4 MARCH 1899, Page 3

The members of the English Church Union held their annual

meeting on Monday, and were in the evening received by the President (Lord Halifax) at the Grafton Gallery. Six hundred delegates, clerical and lay, were present from all parts of the United Kingdom, and in all about one thousand five hundred persons were present. We have dealt elsewhere with the Statement, or rather Protest, put forth by the Union, and with the speech of the President, and will only give here the substance of one or two of the chief paragraphs in the Statement. The first point insisted on is that the rulers of England in the sixteenth century did not set up a new religious body, and only dissociated themselves from the Churshes of Italy, France, Spain, and Germany "in such particulars as these Churches had themselves departed from primitive antiquity." Another important point is the denial "that any interpretation of the Rubrics of the Book of Common Prayer can be legitimate, which relies on the principle that omission to prescribe is equivalent to prohibition to use.

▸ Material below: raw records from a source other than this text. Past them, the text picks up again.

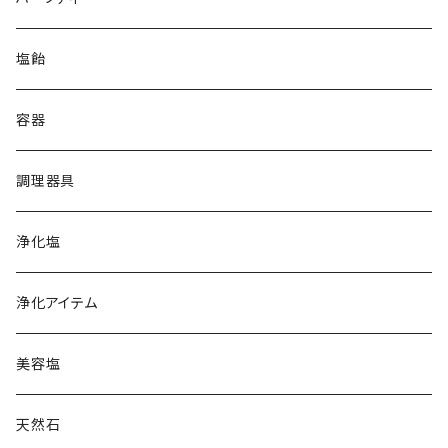
ホワイト
イラン岩塩
塩飴
ブラック
グレー
オーストラリア湖塩
容器
ホワイトピンク
オレンジ
ハワイ天日塩
調理器具
レッド
クリスタル
フランス天日塩
浄化塩
コーラル
レッド
カマルグ
イタリア岩塩
浄化アイテム
ゲランド
ギリシャ天日塩
美容塩
スペイン岩塩
天然石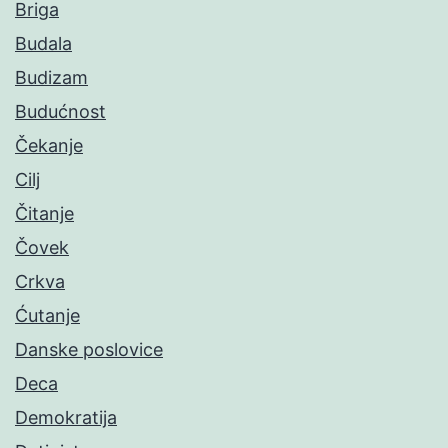
Briga
Budala
Budizam
Budućnost
Čekanje
Cilj
Čitanje
Čovek
Crkva
Ćutanje
Danske poslovice
Deca
Demokratija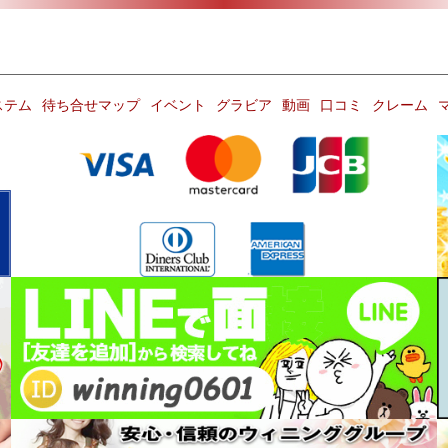
ステム
待ち合せマップ
イベント
グラビア
動画
口コミ
クレーム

Neither can we admit that arguments founded on non-user, however long and continuous, can be legitimately adduced as evidence of what the Church of England forbids or enjoins." We have mentioned else- where the passage as to Disestablishment and the appeal to the rulers of the Church not "to curtail the glory and splendour of the Services," and we will only repeat here that we do not think that the " Statement's " conditional and pro- spective threats of disobedience need be taken too seriously.